The goal of this analysis is to see if we can predict the concentration of chlorophyll a (one of the major pigments involved in photosynthesis) in a lake. Chlorophyll a is a good indicator of the amount of phytoplankton in a lake or pond. These are the organisms that are sometimes responsible for a harmful algal bloom. We’ll use a number of predictor variables that are commonly collected in surveys of lakes and ponds to try to predict chlorophyll a.
Predictors:
We’ll use a machine learning approach called a Random Forest. This method is particularly good for situations where there are non-linear relationships in the data or you don’t want to assume a particular probability model.

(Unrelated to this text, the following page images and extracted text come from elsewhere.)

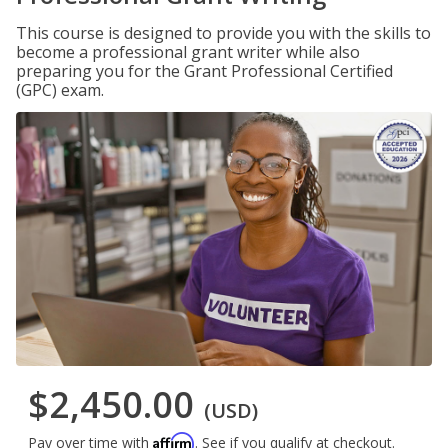
This course is designed to provide you with the skills to
become a professional grant writer while also
preparing you for the Grant Professional Certified
(GPC) exam.
$2,450.00
(USD)
Affirm
Pay over time with
. See if you qualify at checkout.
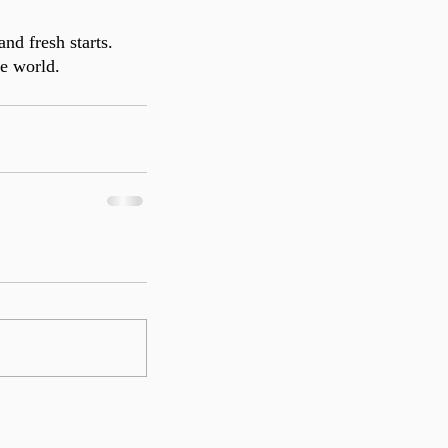
d fresh starts. 
he world. 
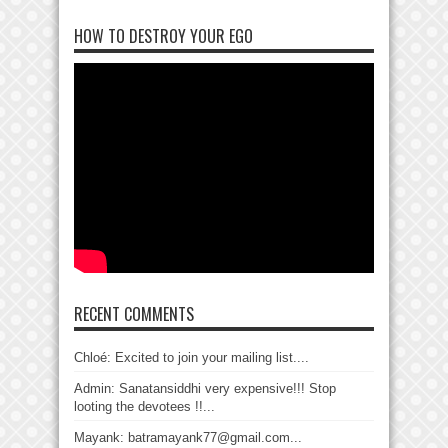
HOW TO DESTROY YOUR EGO
RECENT COMMENTS
Chloé: Excited to join your mailing list....
Admin: Sanatansiddhi very expensive!!! Stop
looting the devotees !!...
Mayank: batramayank77@gmail.com...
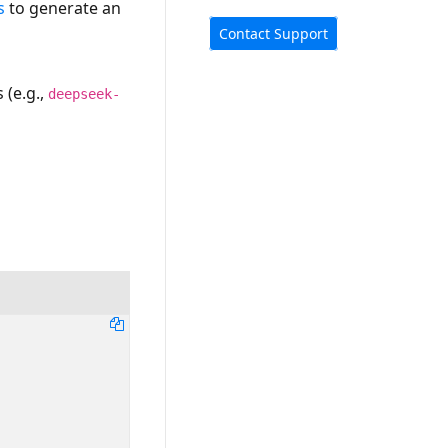
s
to generate an
Contact Support
 (e.g.,
deepseek-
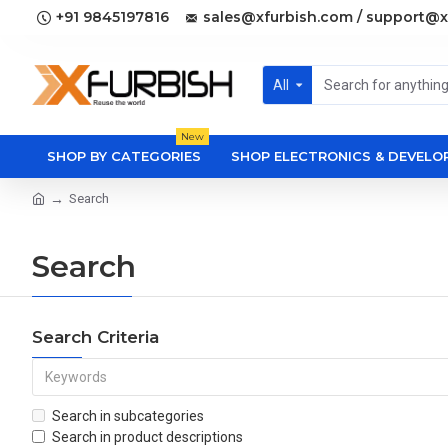
+91 9845197816
sales@xfurbish.com / support@x
All
New
SHOP BY CATEGORIES
SHOP ELECTRONICS & DEVEL
Search
Search
Search Criteria
Search in subcategories
Search in product descriptions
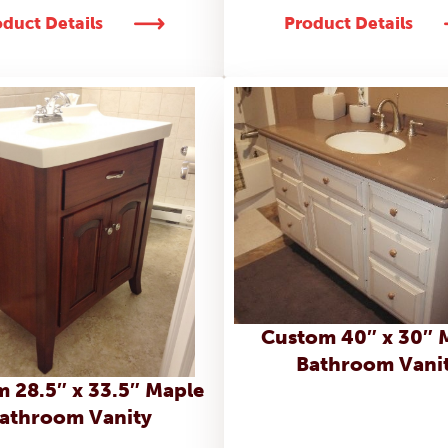
duct Details
Product Details
Custom 40″ x 30″ 
Bathroom Vani
 28.5″ x 33.5″ Maple
athroom Vanity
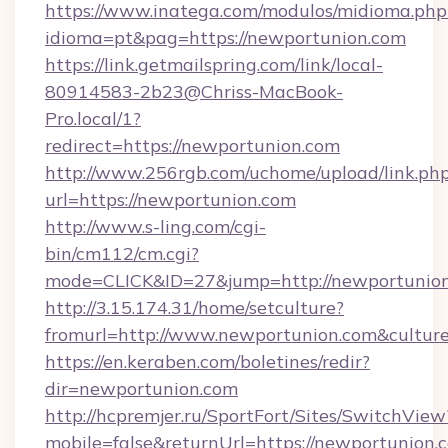
https://www.inatega.com/modulos/midioma.php
idioma=pt&pag=https://newportunion.com
https://link.getmailspring.com/link/local-
80914583-2b23@Chriss-MacBook-
Pro.local/1?
redirect=https://newportunion.com
http://www.256rgb.com/uchome/upload/link.ph
url=https://newportunion.com
http://www.s-ling.com/cgi-
bin/cm112/cm.cgi?
mode=CLICK&ID=27&jump=http://newportunio
http://3.15.174.31/home/setculture?
fromurl=http://www.newportunion.com&cultur
https://en.keraben.com/boletines/redir?
dir=newportunion.com
http://hcpremjer.ru/SportFort/Sites/SwitchView
mobile=false&returnUrl=https://newportunion.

We’ll be using data from the U.S. Environmental Protection Agency (EPA) National Lake Assessment. This data set includes over 1000 surveys of lakes and ponds across the US in 2007. A more detailed description of the data and direct URLs for downloading can be found here.
First, let’s get some data. We’ll use the package RCurl
to download the raw .csv data directly from the EPA’s website. We’ll download data from three different data sets to get all of the variables that we want.
library(RCurl)
## Loading required package: bitops
# this contains pH, conductivity, total phosphorus, secchi depth, and chlorophyll a
URL <- "http://water.epa.gov/type/lakes/assessmonitor/lakessurvey/upload/NLA2007_WaterQuality_20091123.csv"
X <- getURL(URL, ssl.verifypeer = FALSE)
data_water_qual <- read.csv(textConnection(X))
# this contains lake size, shoreline development index, and maximum depth
URL <- "http://water.epa.gov/type/lakes/assessmonitor/lakessurvey/upload/NLA2007_SampledLakeInformation_20091113.csv"
X <- getURL(URL, ssl.verifypeer = FALSE)
data_lake_info <- read.csv(textConnection(X))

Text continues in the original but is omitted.